A focus on water conservation is also a handy way to reduce the impact of farming on the environment, as many thousands of litres are required daily to water crops and hydrate livestock. A simple method of achieving this could be to cover crops with material that allows sunlight in but prevents the escape of moisture. Poly-tunnels are able to do exactly this – they collect the condensation created via evaporation, whilst also protecting the crops from the elements, which is a win-win situation! Well-designed irrigation systems are also essential to the conservation of water. They should include water-return systems and scheduled irrigation, preventing unnecessary loss of water and the subsequent need to replenish sources.

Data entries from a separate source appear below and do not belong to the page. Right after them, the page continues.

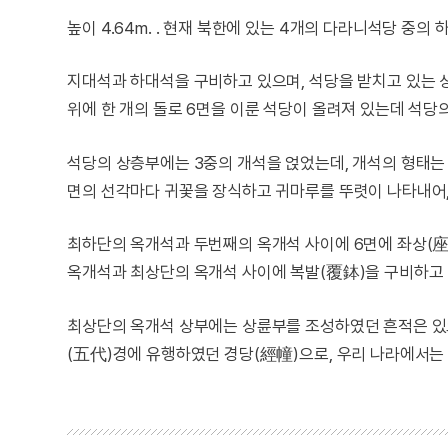
높이 4.64m. . 현재 북한에 있는 4개의 다라니석당 
지대석과 하대석을 구비하고 있으며, 석당을 받치고 있는 
위에 한 개의 돌로 6면을 이룬 석당이 올려져 있는데 석
석당의 상층부에는 3중의 개석을 얹었는데, 개석의 형태는
면의 선각마다 귀꽃을 장식하고 귀마루를 뚜렷이 나타내어,
최하단의 옥개석과 두번째의 옥개석 사이에 6면에 좌상(座
옥개석과 최상단의 옥개석 사이에 복발(覆鉢)을 구비하고 
최상단의 옥개석 상부에는 상륜부를 조성하였던 흔적은 있으
(五代)경에 유행하였던 경당(經幢)으로, 우리 나라에서는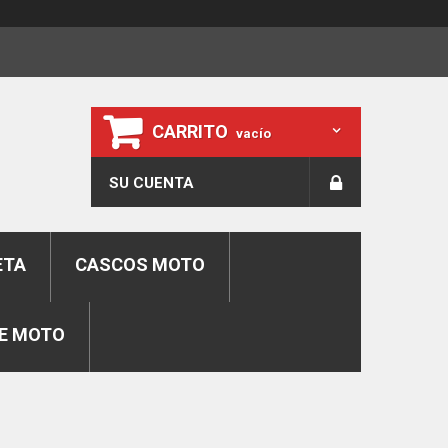
CARRITO
vacío
SU CUENTA
ETA
CASCOS MOTO
E MOTO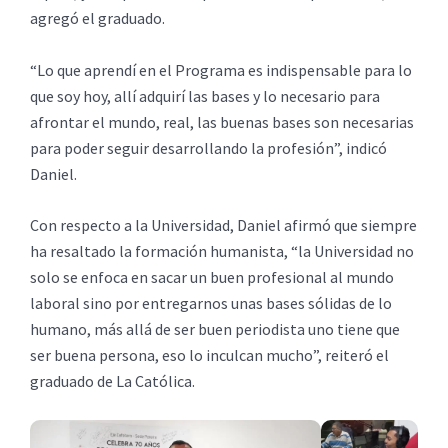
agregó el graduado.
“Lo que aprendí en el Programa es indispensable para lo
que soy hoy, allí adquirí las bases y lo necesario para
afrontar el mundo, real, las buenas bases son necesarias
para poder seguir desarrollando la profesión”, indicó
Daniel.
Con respecto a la Universidad, Daniel afirmó que siempre
ha resaltado la formación humanista, “la Universidad no
solo se enfoca en sacar un buen profesional al mundo
laboral sino por entregarnos unas bases sólidas de lo
humano, más allá de ser buen periodista uno tiene que
ser buena persona, eso lo inculcan mucho”, reiteró el
graduado de La Católica.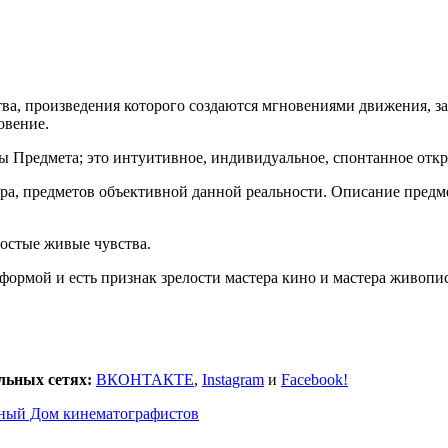
ва, произведения которого создаются мгновениями движения, з
овение.
ы Предмета; это интуитивное, индивидуальное, спонтанное откр
ира, предметов объективной данной реальности. Описание предм
ростые живые чувства.
 формой и есть признак зрелости мастера кино и мастера живопи
льных сетях:
ВКОНТАКТЕ
,
Instagram
и
Facebook!
ный Дом кинематографистов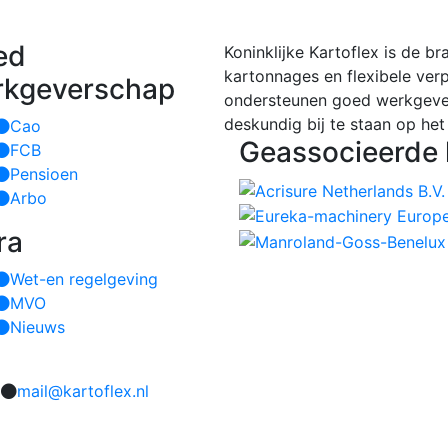
ed
Koninklijke Kartoflex is de b
kartonnages en flexibele ver
rkgeverschap
ondersteunen goed werkgeve
deskundig bij te staan op het
Cao
Geassocieerde 
FCB
Pensioen
Arbo
ra
Wet-en regelgeving
MVO
Nieuws
mail@kartoflex.nl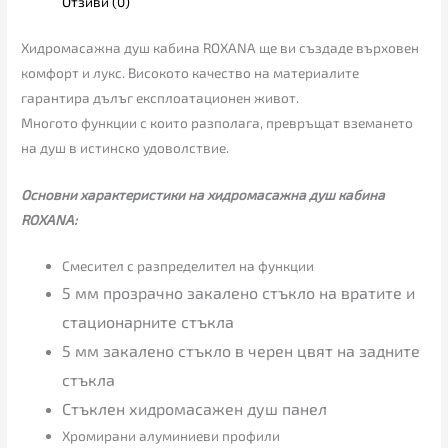
Отзиви (0)
Хидромасажна душ кабина ROXANA ще ви създаде върховен
комфорт и лукс. Високото качество на материалите
гарантира дълъг експлоатационен живот.
Многото функции с които разполага, превръщат вземането
на душ в истинско удоволствие.
Основни характеристики на хидромасажна душ кабина
ROXANA:
Смесител с разпределител на функции
5 мм прозрачно закалено стъкло на вратите и
стационарните стъкла
5 мм закалено стъкло в черен цвят на задните
стъкла
Стъклен хидромасажен душ панел
Хромирани алуминиеви профили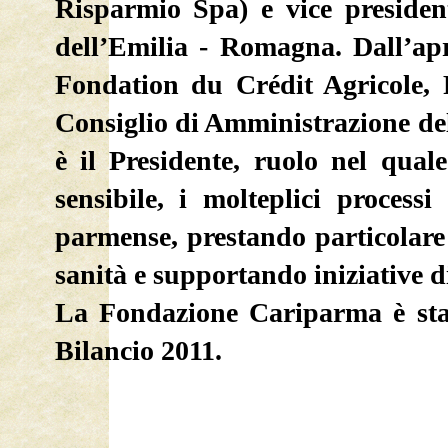
Risparmio Spa) e vice presiden
dell’Emilia - Romagna. Dall’ap
Fondation du Crédit Agricole, 
Consiglio di Amministrazione de
è il Presidente, ruolo nel qua
sensibile, i molteplici process
parmense, prestando particolare 
sanità e supportando iniziative di
La Fondazione Cariparma è stat
Bilancio 2011.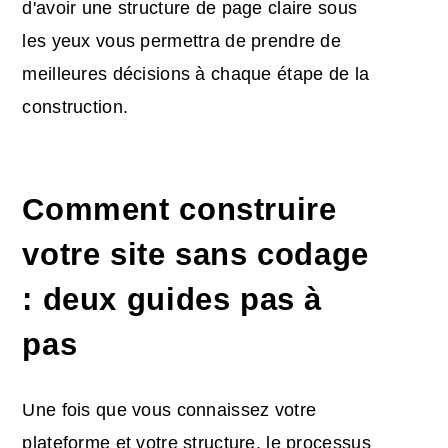
d'avoir une structure de page claire sous
les yeux vous permettra de prendre de
meilleures décisions à chaque étape de la
construction.
Comment construire
votre site sans codage
: deux guides pas à
pas
Une fois que vous connaissez votre
plateforme et votre structure, le processus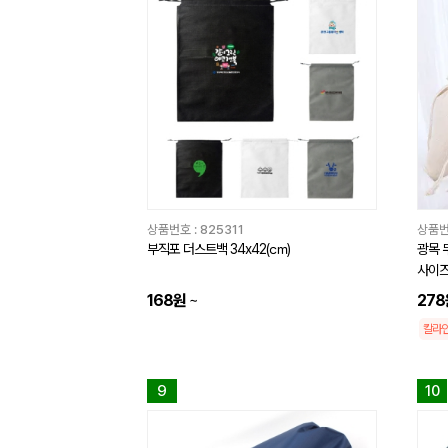
상품번호 :
825311
상품번
부직포 더스트백 34x42(㎝)
광목 
사이
168원
~
278
칼라
9
10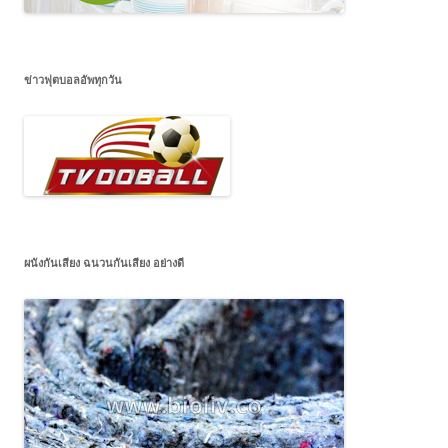
ข่าวฟุตบอลอัพทุกวัน
ผนังกันเสียง ฉนวนกันเสียง อย่างดี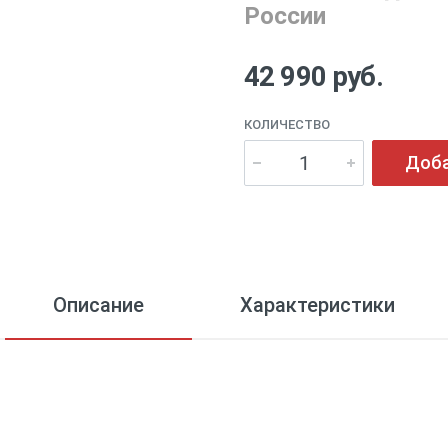
России
42 990 руб.
КОЛИЧЕСТВО
Доба
Описание
Характеристики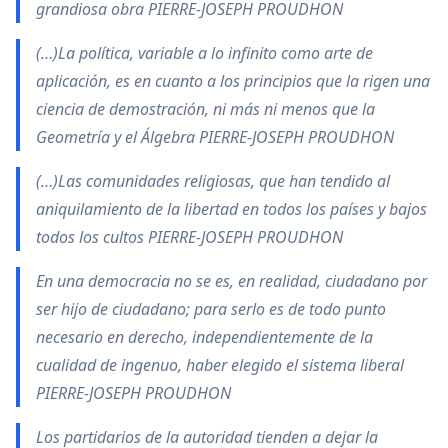
grandiosa obra PIERRE-JOSEPH PROUDHON
(…)La política, variable a lo infinito como arte de
aplicación, es en cuanto a los principios que la rigen una
ciencia de demostración, ni más ni menos que la
Geometría y el Álgebra PIERRE-JOSEPH PROUDHON
(…)Las comunidades religiosas, que han tendido al
aniquilamiento de la libertad en todos los países y bajos
todos los cultos PIERRE-JOSEPH PROUDHON
En una democracia no se es, en realidad, ciudadano por
ser hijo de ciudadano; para serlo es de todo punto
necesario en derecho, independientemente de la
cualidad de ingenuo, haber elegido el sistema liberal
PIERRE-JOSEPH PROUDHON
Los partidarios de la autoridad tienden a dejar la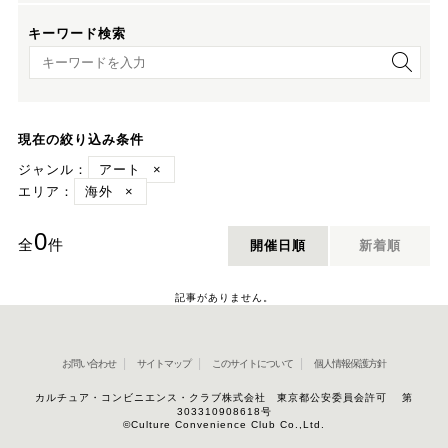
キーワード検索
キーワード検索
現在の絞り込み条件
ジャンル：
アート
×
エリア：
海外
×
0
全
件
開催日順
新着順
記事がありません。
お問い合わせ
サイトマップ
このサイトについて
個人情報保護方針
カルチュア・コンビニエンス・クラブ株式会社 東京都公安委員会許可 第
303310908618号
©Culture Convenience Club Co.,Ltd.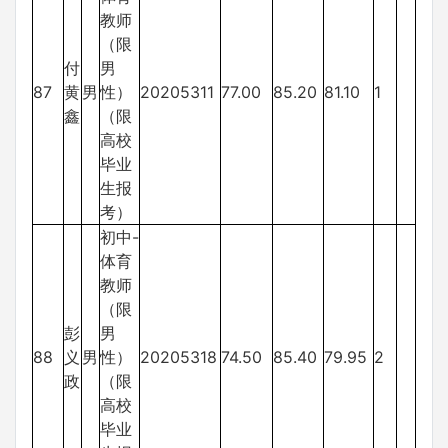
教师
（限
付
男
87
黄
男
性）
20205311
77.00
85.20
81.10
1
鑫
（限
高校
毕业
生报
考）
初中-
体育
教师
（限
彭
男
88
义
男
性）
20205318
74.50
85.40
79.95
2
政
（限
高校
毕业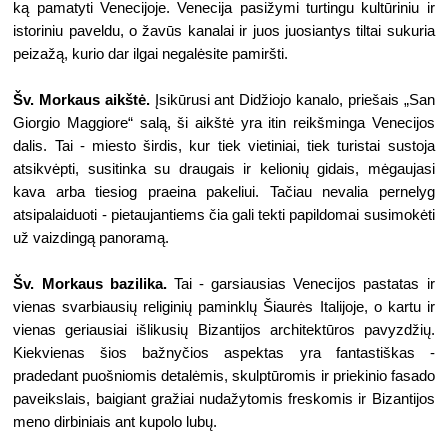
ką pamatyti Venecijoje. Venecija pasižymi turtingu kultūriniu ir 
istoriniu paveldu, o žavūs kanalai ir juos juosiantys tiltai sukuria 
peizažą, kurio dar ilgai negalėsite pamiršti.
Šv. Morkaus aikštė. 
Įsikūrusi ant Didžiojo kanalo, priešais „San 
Giorgio Maggiore“ salą, ši aikštė yra itin reikšminga Venecijos 
dalis. Tai - miesto širdis, kur tiek vietiniai, tiek turistai sustoja 
atsikvėpti, susitinka su draugais ir kelionių gidais, mėgaujasi 
kava arba tiesiog praeina pakeliui. Tačiau nevalia pernelyg 
atsipalaiduoti - pietaujantiems čia gali tekti papildomai susimokėti 
už vaizdingą panoramą. 
Šv. Morkaus bazilika.
 Tai - garsiausias Venecijos pastatas ir 
vienas svarbiausių religinių paminklų Šiaurės Italijoje, o kartu ir 
vienas geriausiai išlikusių Bizantijos architektūros pavyzdžių. 
Kiekvienas šios bažnyčios aspektas yra fantastiškas - 
pradedant puošniomis detalėmis, skulptūromis ir priekinio fasado 
paveikslais, baigiant gražiai nudažytomis freskomis ir Bizantijos 
meno dirbiniais ant kupolo lubų. 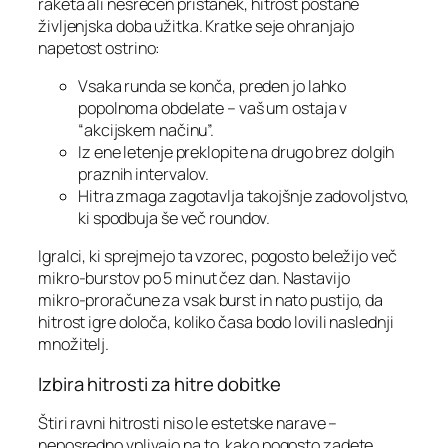
raketa ali nesrečen pristanek, hitrost postane
življenjska doba užitka. Kratke seje ohranjajo
napetost ostrino:
Vsaka runda se konča, preden jo lahko
popolnoma obdelate – vaš um ostaja v
“akcijskem načinu”.
Iz ene letenje preklopite na drugo brez dolgih
praznih intervalov.
Hitra zmaga zagotavlja takojšnje zadovoljstvo,
ki spodbuja še več roundov.
Igralci, ki sprejmejo ta vzorec, pogosto beležijo več
mikro‑burstov po 5 minut čez dan. Nastavijo
mikro‑proračune za vsak burst in nato pustijo, da
hitrost igre določa, koliko časa bodo lovili naslednji
množitelj.
Izbira hitrosti za hitre dobitke
Štiri ravni hitrosti niso le estetske narave –
neposredno vplivajo na to, kako pogosto zadete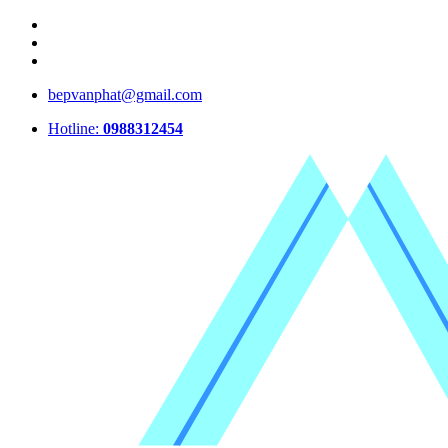
bepvanphat@gmail.com
Hotline:
0988312454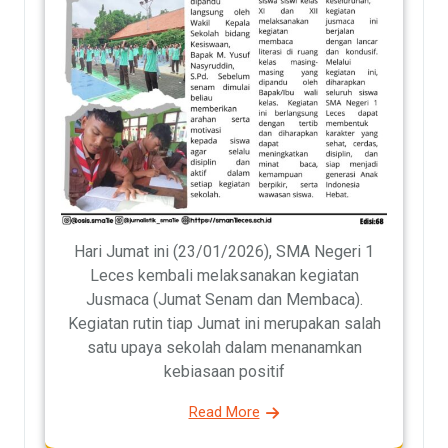
Hari Jumat ini (23/01/2026), SMA Negeri 1
Leces kembali melaksanakan kegiatan
Jusmaca (Jumat Senam dan Membaca).
Kegiatan rutin tiap Jumat ini merupakan salah
satu upaya sekolah dalam menanamkan
kebiasaan positif
Read More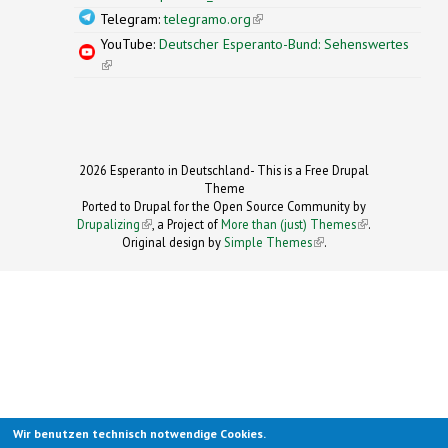
Telegram:
telegramo.org
(link is external)
YouTube:
Deutscher Esperanto-Bund: Sehenswertes
(link is external)
2026 Esperanto in Deutschland- This is a Free Drupal
Theme
Ported to Drupal for the Open Source Community by
Drupalizing
(link is external)
, a Project of
More than (just) Themes
(link is
.
Original design by
Simple Themes
.
(link is
external)
external)
Wir benutzen technisch notwendige Cookies.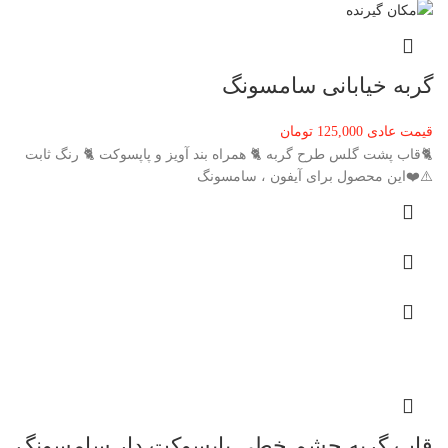
گربه خیابانی سامسونگ
قیمت عادی
125,000
تومان
🐈قاب پشت گلس طرح گربه 🐈 همراه بند آویز و پاپسوکت 🐈 رنگ ثابت
⚠️❤️این محصول برای آیفون ، سامسونگ
قاب گربه چشم خطی پاپسوکت دار سامسونگ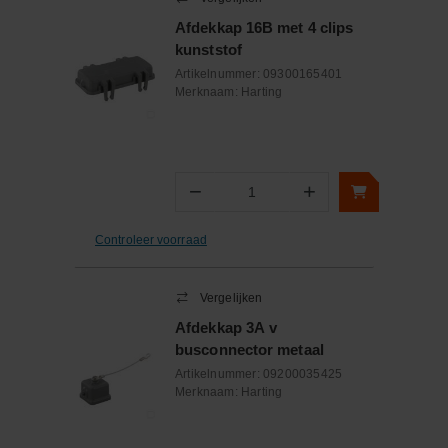
Afdekkap 16B met 4 clips
kunststof
Artikelnummer:
09300165401
Merknaam:
Harting
−
+
Aantal
Controleer voorraad
Vergelijken
Afdekkap 3A v
busconnector metaal
Artikelnummer:
09200035425
Merknaam:
Harting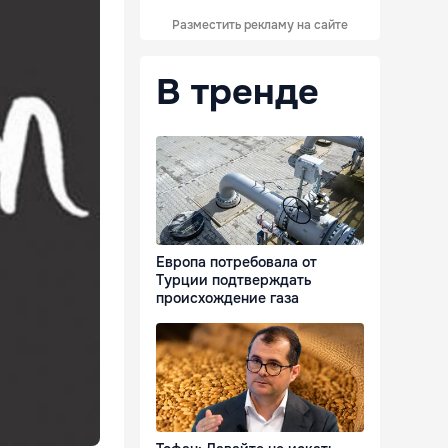
Разместить рекламу на сайте
В тренде
Европа потребовала от
Турции подтверждать
происхождение газа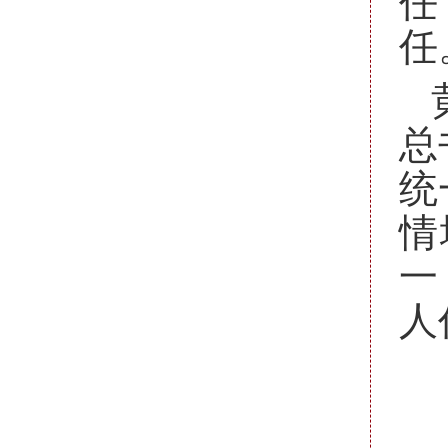
任
任
总
统
情
一
人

Farm machinery is a major pollutant on farms, as well as different herbicides, fertilisers, and pesticides that are used to encourage crop growth and prevent damage. Whilst EU Law has banned the use of some of the more potent versions of these, Brexit means that this has the potential to change and increase local air pollution. To avoid maximum damage as a result of these being used, targeted applications – as opposed to generic, wide-ranging application – of herbicides, fertilisers, and pesticides can help reduce this impact and ensure that their use is limited and, therefore, the damage they exert on local air and water.
Whether it is via the materials used to construct farming buildings, altering the practices used on farms, or specifically designing structures with the aim of making them more sustainable and energy efficient, there are plenty of ways that agricultural farming practices can be married with architecture and sustainability concepts for a much more eco-friendly farming system. It’s just a matter of getting the word out there.